It might just be that we were caught on the hottest day of the year here in London, a day when moving around that much hasn’t been a serious option, the perfect day for these couple of very relaxed tastes of the new Tycho album to have landed here. I mean if it had been peeing down and overcast we’d probably been more up for an angry blast of Maggot Slayer Overdrive‘s Greatest Hits or something, this afternoon however is perfect Tycho listening weather…
‘Infinite Health’ is the rather enjoyable sixth album by Tycho, the project of celebrated San Francisco songwriter, musician and producer Scott Hansen. The album will be released on August 30th via Mom + Pop Records in the U.S. and Ninja Tune in the rest of the world.
“Following previous single Phantom today Tycho presents a soliloquey in electronics, dropping two contrasting tracks that show the breadth of mood and nuance on this intimate and heart-felt new record. “Green and Devices represent the conceptual bookends of the forthcoming album, Infinite Health” he comments. “I wanted to illustrate this tension with a set of sonically contrasting songs.”
Hansen originally wrote “Devices” for a film soundtrack; it ended up on the cutting room floor, but Hansen thought to revisit it, presenting it now as a moody, atmospheric, dance-floor ready cut. For him, the track evokes moving to downtown Sacramento in the late ‘90s, as he fell in love with electronic music and got his creative bearings. “Devices represents the struggle to stay connected to nature and our own humanity in the modern world” he says. “A couple of my first synths were trance-centric,” Hansen recalls of those early days. “I wanted to reference them in some way without literally making a song like that.”
It is juxtaposed with counterpart single today, the gorgeous, downtempo “Green”, which is of utmost personal significance to Hansen — it evokes the American River in California, which he grew up near. “That’s a really nostalgic, kind of meaningful song for me,” Hansen says, adding that his guitar-based compositions list toward introspection. “Green is an elegy to my childhood home, a once-rural town on the outskirts of Sacramento where I spent my youth forging a deep connection with nature” he continues. “I have spent my adult life channeling that experience into music.”

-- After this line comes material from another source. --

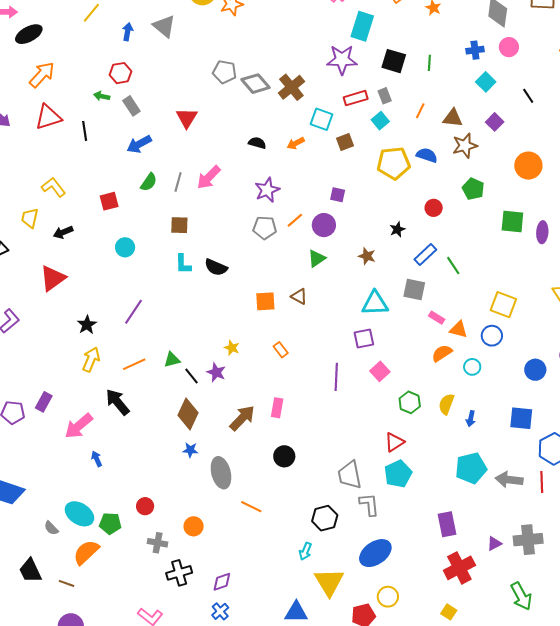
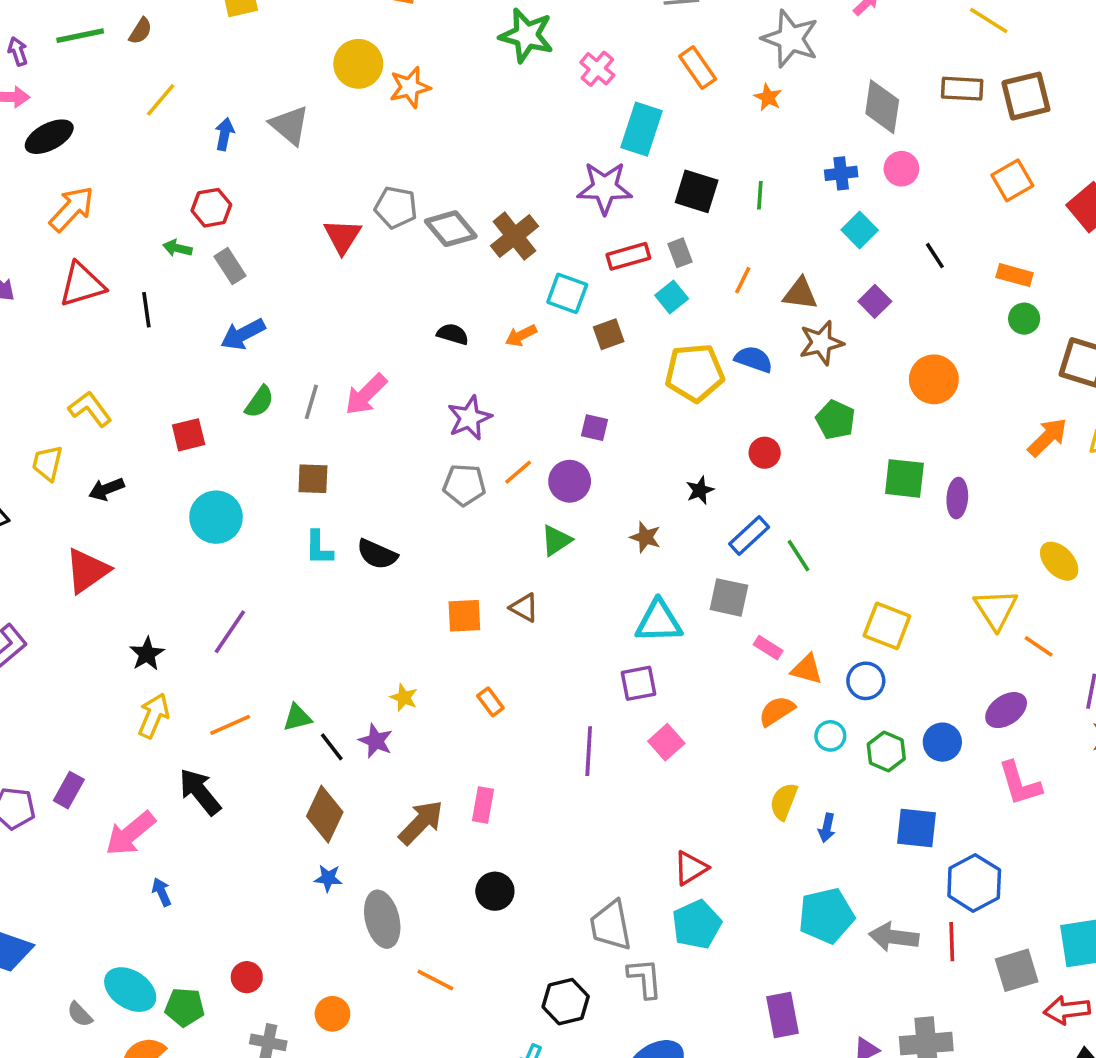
red triangle: (187, 118) -> (342, 236), moved
cyan circle: (125, 247) -> (216, 517), size x1.5
green hexagon: (410, 402) -> (886, 752), moved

“Green” comes with visuals by Charles Bergquist, who comments: “From my perspective on the video, Scott has a very personal and youthful connection to the American River. We ventured out with our small crew and an array of cameras in a raft on a calm Monday in July. We attempted to create more than a visualiser and more of a “memory film” capturing the essence of what it’s like to ride down the American River on a hot summer day.”